CARLSBAD — Because of school budget cuts, the Carlsbad Unified School District funding challenges forced the city of Carlsbad to face future decisions about the SRO (School Resource Officer) Program.
While staff offered some options to the city council, which included decreasing school resource officers from three to one, or discontinuing the program altogether, the city chose to shoulder the costs to keep the program going as is.
“CUSD currently provides half of the funding for three SROs for nine months of the year,” said Chuck McBride, finance director at the City of Carlsbad. “The City of Carlsbad provides the other half of the funding from the General Fund. Due to budget constraints, CUSD will be reducing this commitment to fund only half of one SRO for nine months.”
Despite the reduced funding from the school district, McBride said, the council chose to continue funding the three school resource officers.
City councilmember, Keith Blackburn, leaned on Carlsbad Police Chief Gary Morrison for guidance in the decision making process during the meeting.
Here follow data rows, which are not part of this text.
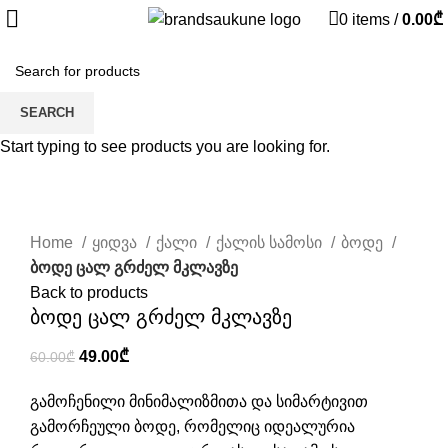
0
items
/
0.00
₾
-18%
SEARCH
Start typing to see products you are looking for.
Click to enlarge
Home
ყიდვა
ქალი
ქალის სამოსი
ბოდე
ბოდე ცალ გრძელ მკლავზე
Back to products
ბოდე ცალ გრძელ მკლავზე
Original
Current
49.00
₾
60.00
₾
price
price
გამოჩენილი მინიმალიზმითა და სიმარტივით
was:
is:
გამორჩეული ბოდე, რომელიც იდეალურია
60.00₾.
49.00₾.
“It’s my understanding that the school resource officer has a ton of advantages over a beat officer handling calls at the schools,” said Blackburn, adding how these officers know their way around the schools and the kids and families who may need more attention get it.
Morrison nodded in agreement.
“My concern is our responsibility is to provide law enforcement services to the schools whether they pay for a part of it or don’t pay for a part of it. If we don’t continue school resource officers or something similar like officers assigned to those schools, then they will be assigned to beats and whenever a school has a need for an officer, whichever beat unit is available, they will get a random, different officer,” Blackburn said. “It also takes the officer off that particular beat and now that beat is uncovered and they are spending their time at the schools.”
Morrison verbally agreed.
Blackburn confirmed with Morrison that if they pay for the school resource officers, if necessary, they can be pulled out of the schools onto a beat if additional officer backup assistance is needed.
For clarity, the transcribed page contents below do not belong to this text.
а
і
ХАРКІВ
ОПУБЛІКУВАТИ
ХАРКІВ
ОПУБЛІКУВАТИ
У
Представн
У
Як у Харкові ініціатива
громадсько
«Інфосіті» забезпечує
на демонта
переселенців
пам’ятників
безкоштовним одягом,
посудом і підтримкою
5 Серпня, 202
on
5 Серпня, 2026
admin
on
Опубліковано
“Then it would be my recommendation, that we keep the three school resource officers assigned to the schools and pick up the tab for that and we use them elsewhere if we need them,” Blackburn said.
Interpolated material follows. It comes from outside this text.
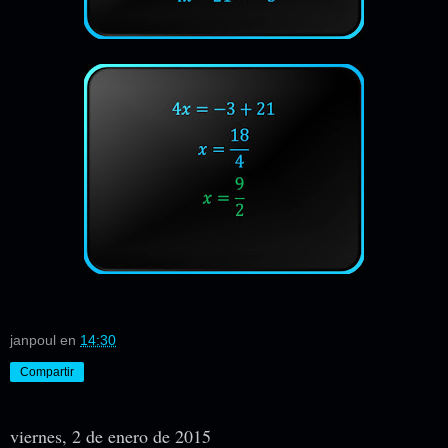
janpoul
en
14:30
Compartir
viernes, 2 de enero de 2015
McBride said that the city council wanted to continue to support schools with this important program, which provides a cooperative approach to law enforcement at the schools, with police officers working closely with school staff and students in order to identify and address issues before they escalate.
“Under this option, one SRO will be dedicated to CUSD and the other two SROs will divide their time between CUSD and San Dieguito Union High School District (SDUHSD) at the discretion of the Police Department,” McBride said. “The cost is approximately $150,000, of which $100,000 will be provided from the city’s General Fund.”
Although council member Mark Packard agreed with the others, he did share his concern. For Packard, historically, whenever the city takes over financial responsibility for something which is “temporary” due to state budget cuts, those financial responsibilities are hardly ever returned back to the original entity when financial matters improve.
Packard wanted to be certain there was a way to define or monitor things. Staff told him that this topic would be discussed in ongoing meetings between city and school staff.